Visitando Freud – Conto de Luiz Jorge Ferreira

Conto de Luiz Jorge Ferreira

Caminhei quase por toda a cidade, recém chegado de São Paulo. Agora eu conclui que Dr. Freud não é de muitos amigos.

Afora nós…refiro-me a meia dúzia de psiquiatras …Euler… Juraci Cruz…Max…Alcides Neves, e alguns outros …os de sua própria turma na Faculdade e os de conclusão do Curso de Especialização…poucos se lembram dele.

Engraçado…É na velhice que precisamos mais dos amigos que fizemos pela vida. Por carta, entre as tantas que trocamos…ele rebateu.

Precisamos dos amigos durante a vida toda. A velhice não muda isso…e complementou…sei que você não gosta dessa ideia…mas no fim estamos fadados ao esquecimento…

Engoli em seco.

Um Psiquiatra do Grupo existencialista de Viena, dissera…que permaneceríamos para sempre no Inconsciente Coletivo.

Animei e abasteci a caixinha de Rapé.

…certa vez me escreverá que minha obsessão pelo nome Luiz para todos os meus filhos, vinha calcado na tentativa de me sentir perpetuado para sempre, começando a dinastia dos Luiz’s.

Essas cartas estão lá em casa , em um baú.

Eu estou em Bruxelas na esperança de encontrá-lo…Enquanto atravesso uma rua sonolenta com um dos envelopes na mão onde carrego um mal traçado mapa que ele me enviou …

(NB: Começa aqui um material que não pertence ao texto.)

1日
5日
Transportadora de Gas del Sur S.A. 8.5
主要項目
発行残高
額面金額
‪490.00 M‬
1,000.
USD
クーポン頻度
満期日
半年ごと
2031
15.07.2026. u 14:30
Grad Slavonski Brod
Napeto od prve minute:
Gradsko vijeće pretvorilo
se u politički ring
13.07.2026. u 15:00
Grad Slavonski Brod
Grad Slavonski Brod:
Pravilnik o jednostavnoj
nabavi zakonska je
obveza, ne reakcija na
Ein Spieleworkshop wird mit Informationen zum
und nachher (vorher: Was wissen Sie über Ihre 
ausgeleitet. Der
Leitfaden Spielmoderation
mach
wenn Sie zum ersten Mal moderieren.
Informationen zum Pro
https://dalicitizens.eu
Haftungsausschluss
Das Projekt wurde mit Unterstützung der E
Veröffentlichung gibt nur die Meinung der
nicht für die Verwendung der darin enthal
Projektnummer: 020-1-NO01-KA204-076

Recordo que por muitas vezes lhe confessei achar ter exagerado um pouco, em fincar os alicerces de sua teoria…na unidade das queixas de uma viúva, que só imaginava…digo sonhava, ser vitima de perseguições com fins sexuais…e a mim…contado pelo próprio Dr.Freud…havia sessões que ele deixava a viúva deitada no divã contando suas aventuras, e ia ao Saloon dali a poucas quadras onde era habitué cliente…

Fumar um Charuto Havana…e tomar um Absinto…confidenciara em certo trecho que a viúva era descendente Judia…e muito bem de vida, pois se tornará herdeira de uma fábrica de Maquinas de Costura…estas recém criadas, que revolucionaram a indústria de fabricação de roupas.

Ela sonhava…

Dr…recolhia dados para desenvolver sua teoria revolucionaria também…

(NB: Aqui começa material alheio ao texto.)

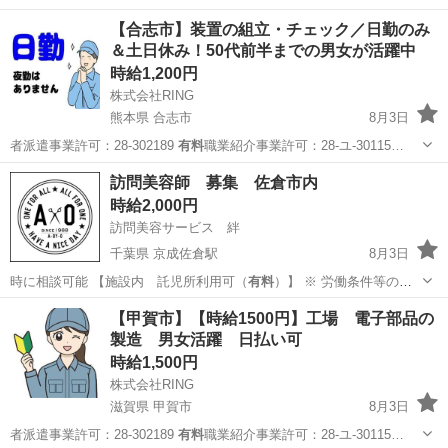
【合志市】装置の組立・チェック／日勤のみ
＆土日休み！50代前半までの男女が活躍中
時給1,200円
株式会社RING
熊本県 合志市
8月3日
者派遣事業許可：28-302189
有料
職業紹介事業許可：28-ユ‐30115…
熊本
合志市
工場
時給
訪問美容師 募集 佐倉市内
時給2,000円
訪問美容サービス 絆
千葉県 京成佐倉駅
8月3日
時に相談可能 【施設内 託児所利用可（
有料
）】 ※ 労働条件等の内
容が最新では…
千葉
佐倉市
京成佐倉駅
美容師
訪問美容師
【甲賀市】【時給1500円】工場 電子部品の
製造 男女活躍 日払い可
時給1,500円
株式会社RING
滋賀県 甲賀市
8月3日
者派遣事業許可：28-302189
有料
職業紹介事業許可：28-ユ‐30115…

Sorvia Absinto e mantinha o proprietário do Saloon e seus empregados sobrevivendo e progredindo…todos estavam bem.

Nesse ínterim…um pouco antes que eu chegasse a rua Fauno.

A Senhora Daguirre…pontual como em todas as vezes anteriores, entrou com chave que possuía na Casa Consultório do Dr.Freud…porque o chamará varias vezes, e não obtera resposta.

Provavelmente havia saído, quem sabe devesse ter ido a Charutaria renovar seu estoque…o Dr apreciava demais aqueles charutos fedorentos cujo o cheiro ela detestava.

Ele dizia terem sido fabricados um a um… manualmente…com o mais puro tabaco que pudesse existir, muito longe dali, em uma ilha afrodisíaca…repetia com ênfase…e trazidos via marítima…cuidadosamente…

A Senhora Daguirre fez um gesto quase teatral sinalizando repugnância…aff!

Ela gastava muitas garrafas de um desinfetante Polonês…de nome Flores do Campo para tentar disfarçar o cheiro forte que os charutos fumados deixavam pela casa…uma simpática casa de meia água, onde o Dr. instalará seu Consultório há quase oito anos.

Ela saiu de seus pensamentos…olhou entre as duas folhas da porta, entreabertas…que davam passagem para a sala onde ele atendia.

De lá vinham conversas, risos e exclamações em Francês.

Foi em silêncio…pé ante pé, e olhou.

Era a cliente rica…Sarah.

Estava deitada de olhos fechados no divã…o único da sal, afora a estante repleta de livros e a cadeira de palinha traçada, de duplo apoio para os braços, cadeira na qual o Dr….ficava escutando horas a fio aos seus pacientes, o cinzeiro, a caixa de charutos, e ao lado um acendedor de cigarros de pedra e rebite.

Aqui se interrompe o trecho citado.